AC “Moderate Motion Sensitivity” Intermediate

One C allele — moderately increased genetic susceptibility to motion sickness and reduced habituation efficiency

The rs11713169 C allele sits in an intron of NLGN1, which encodes neuroligin 1 — a postsynaptic cell adhesion molecule exclusively localized to excitatory synapses. NL1 is required for NMDA-dependent LTP (Wu et al. 2019) and for hippocampal storage of motion patterns that underpin habituation (Wang et al. 2017). Intronic variants in NLGN1 can alter splicing efficiency or regulatory element activity, modestly changing NL1 expression levels in the circuits responsible for vestibular adaptation. As a heterozygote, you have one risk copy; the effect is proportionately smaller than in CC homozygotes but still above the AA baseline.
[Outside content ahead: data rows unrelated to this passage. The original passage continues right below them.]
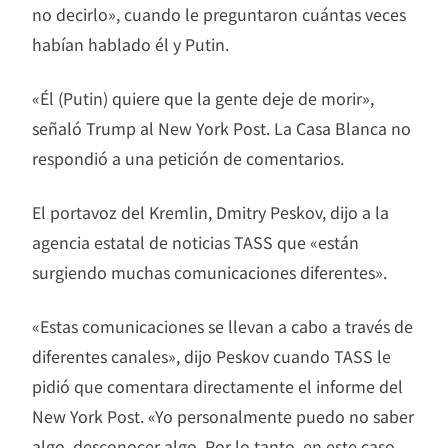
no decirlo», cuando le preguntaron cuántas veces
habían hablado él y Putin.
«Él (Putin) quiere que la gente deje de morir»,
señaló Trump al New York Post. La Casa Blanca no
respondió a una petición de comentarios.
El portavoz del Kremlin, Dmitry Peskov, dijo a la
agencia estatal de noticias TASS que «están
surgiendo muchas comunicaciones diferentes».
«Estas comunicaciones se llevan a cabo a través de
diferentes canales», dijo Peskov cuando TASS le
pidió que comentara directamente el informe del
New York Post. «Yo personalmente puedo no saber
algo, desconocer algo. Por lo tanto, en este caso,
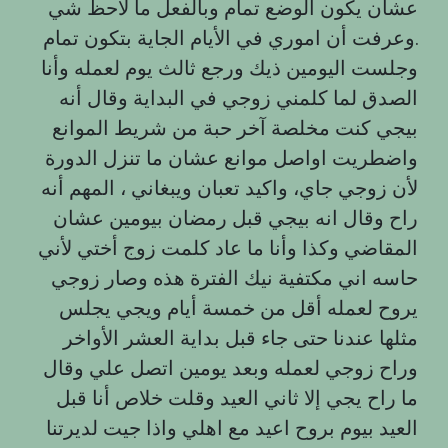
عشان يكون الوضع تمام وبالفعل ما لاحظ شي
وعرفت أن اموري في الأيام الجاية بتكون تمام.
وجلست اليومين ذيك ورجع ثالث يوم لعمله وأنا
الصدق لما كلمني زوجي في البداية وقال أنه
بيجي كنت مخلصة آخر حبة من شريط الموانع
واضطريت اواصل موانع عشان ما تنزل الدورة
لأن زوجي جاي، واكيد تعبان ويبغاني ، المهم أنه
راح وقال انه بيجي قبل رمضان بيومين عشان
المقاضي وكذا وأنا ما عاد كلمت زوج أختي لأني
حاسه اني مكتفية نيك الفترة هذه وصار زوجي
يروح لعمله أقل من خمسة أيام ويجي يجلس
مثلها عندنا حتى جاء قبل بداية العشر الأواخر
وراح زوجي لعمله وبعد يومين اتصل علي وقال
ما راح يجي إلا ثاني العيد وقلت خلاص أنا قبل
العيد بيوم بروح اعيد مع اهلي واذا جيت لديرتنا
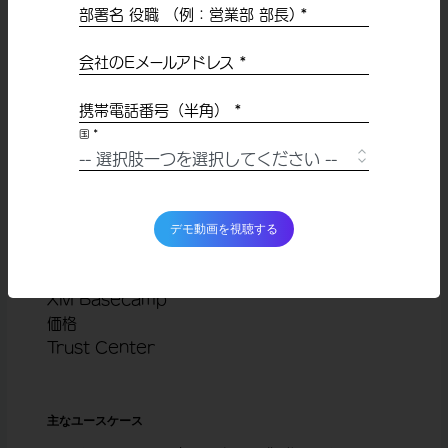
会社情報
部署名 役職 （例：営業部 部長) *
X4 Summit(英語)
会社のEメールアドレス
*
採用情報
パートナーシップ
携帯電話番号（半角） *
ニュースルーム
国 *
学習コンテンツ
お客様導入事例
デモ動画を視聴する
イベント・ウェビナー 一覧
人気コンテンツ 一覧
XM Basecamp
価格
Trust Center
主なユースケース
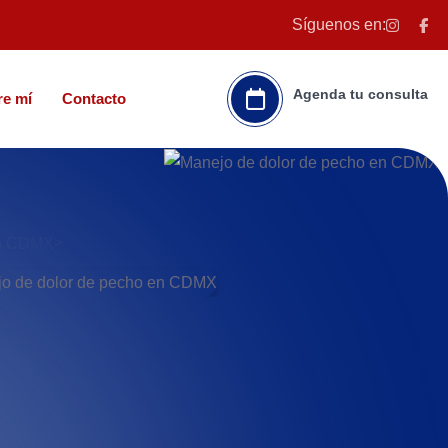
Síguenos en:
Agenda tu consulta
re mí
Contacto
>
>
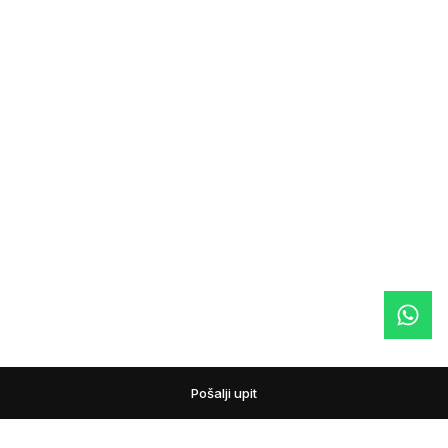
Pošalji upit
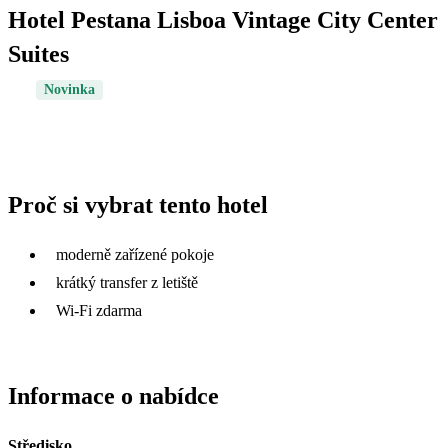
Hotel Pestana Lisboa Vintage City Center
Suites
Novinka
Proč si vybrat tento hotel
moderně zařízené pokoje
krátký transfer z letiště
Wi-Fi zdarma
Informace o nabídce
Středisko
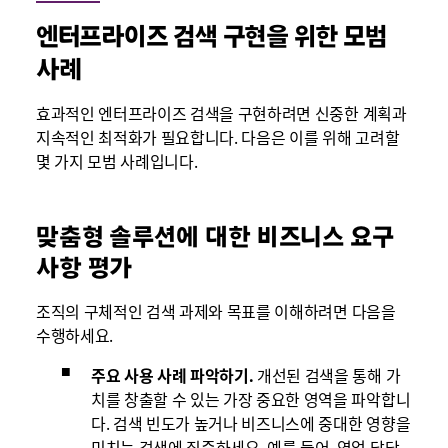
엔터프라이즈 검색 구현을 위한 모범
사례
효과적인 엔터프라이즈 검색을 구현하려면 신중한 계획과
지속적인 최적화가 필요합니다. 다음은 이를 위해 고려할
몇 가지 모범 사례입니다.
맞춤형 솔루션에 대한 비즈니스 요구
사항 평가
조직의 구체적인 검색 과제와 목표를 이해하려면 다음을
수행하세요.
주요 사용 사례 파악하기.
개선된 검색을 통해 가
치를 창출할 수 있는 가장 중요한 영역을 파악합니
다. 검색 빈도가 높거나 비즈니스에 중대한 영향을
미치는 검색에 집중하세요. 예를 들어, 영업 담당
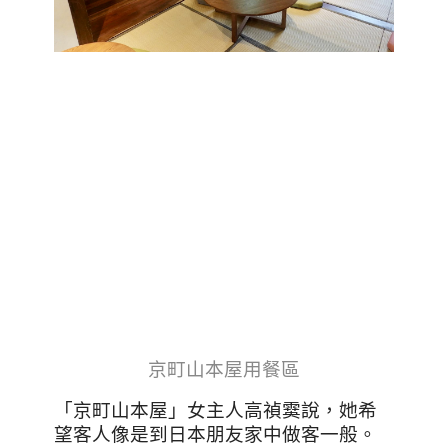
京町山本屋用餐區
「京町山本屋」女主人高禎霙說，她希
望客人像是到日本朋友家中做客一般。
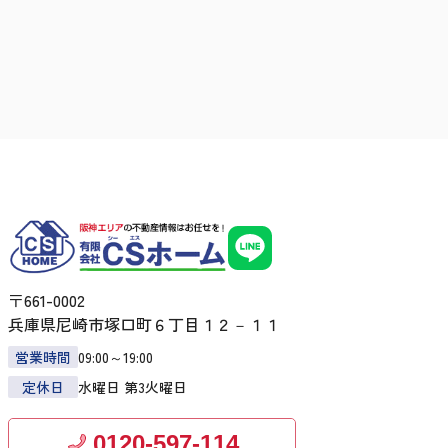
〒661-0002
兵庫県尼崎市塚口町６丁目１２－１１
営業時間
09:00～19:00
定休日
水曜日 第3火曜日
0120-597-114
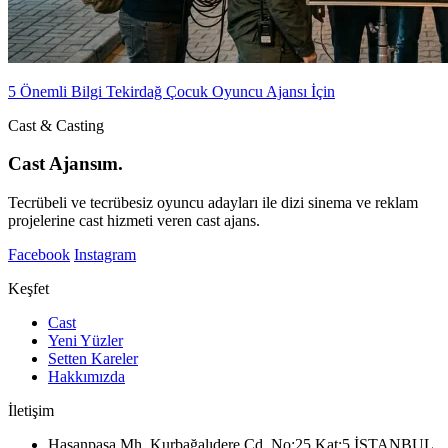
5 Önemli Bilgi Tekirdağ Çocuk Oyuncu Ajansı İçin
Cast & Casting
Cast Ajansım.
Tecrübeli ve tecrübesiz oyuncu adayları ile dizi sinema ve reklam
projelerine cast hizmeti veren cast ajans.
Facebook
Instagram
Keşfet
Cast
Yeni Yüzler
Setten Kareler
Hakkımızda
İletişim
Hasanpaşa Mh. Kurbağalıdere Cd. No:25 Kat:5 İSTANBUL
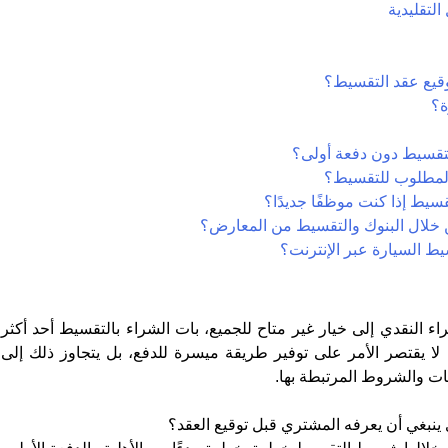
التقليدية
توقيع عقد التقسيط؟
ة؟
اء النقدي إلى خيار غير متاح للجميع، بات الشراء بالتقسيط أحد أكثر
لا يقتصر الأمر على توفير طريقة ميسرة للدفع، بل يتجاوز ذلك إلى
ات والشروط المرتبطة بها.
نبغي أن يعرفه المشتري قبل توقيع العقد؟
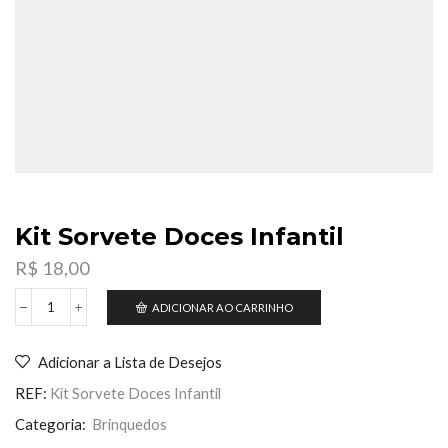
Kit Sorvete Doces Infantil
R$
18,00
ADICIONAR AO CARRINHO
Kit
Sorvete
Doces
Adicionar a Lista de Desejos
Infantil
quantidade
REF:
Kit Sorvete Doces Infantil
Categoria:
Brinquedos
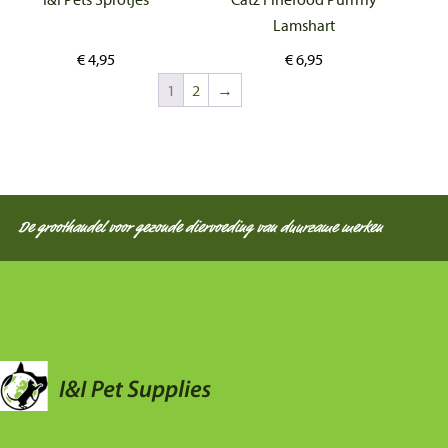
Lamshart
€
4,95
€
6,95
1
2
→
De groothandel voor gezonde diervoeding van duurzame merken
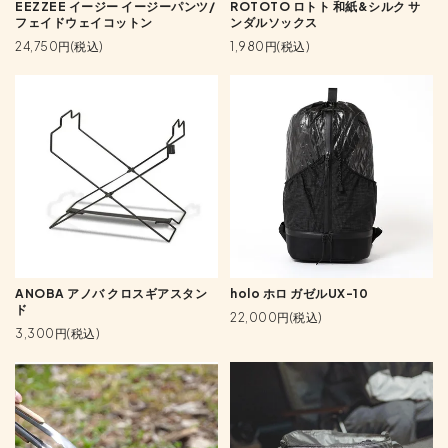
EEZZEE イージー イージーパンツ/
ROTOTO ロトト 和紙&シルク サ
フェイドウェイコットン
ンダルソックス
24,750円(税込)
1,980円(税込)
ANOBA アノバ クロスギアスタン
holo ホロ ガゼルUX-10
ド
22,000円(税込)
3,300円(税込)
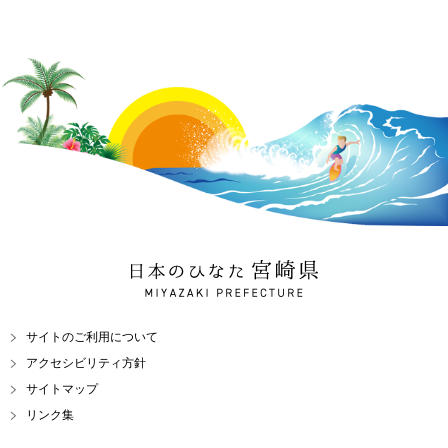
日本のひなた 宮崎県
MIYAZAKI PREFECTURE
サイトのご利用について
アクセシビリティ方針
サイトマップ
リンク集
CC “High Motion Sensitivity” High Risk

Two C alleles — substantially elevated genetic susceptibility to motion sickness with impaired habituation capacity

NL1 is required for NMDA-dependent LTP and for hippocampal storage of the internal motion models that allow the brain to anticipate and suppress the nausea response to familiar motion. CC homozygotes have the maximum genetic disadvantage at this locus — both NLGN1 copies carry the intronic risk variant, meaning expression or splicing changes affecting the vestibular and hippocampal circuits operate at full effect. This translates to slower habituation (more exposures needed to build tolerance), larger initial responses to provocative motion, and potentially more difficulty in environments like ships, winding roads, or virtual reality.

The sex-specific effect noted in the Hromatka 2015 GWAS — some loci showing effects up to three times stronger in women — means female CC carriers may experience greater susceptibility than male CC carriers, though the sex stratification for rs11713169 specifically was not individually reported.

Vestibular rehabilitation therapy, used clinically for chronic dizziness, uses the same habituation principles and has established efficacy in re-training vestibular-hippocampal circuits through progressive exposure to provocative stimuli.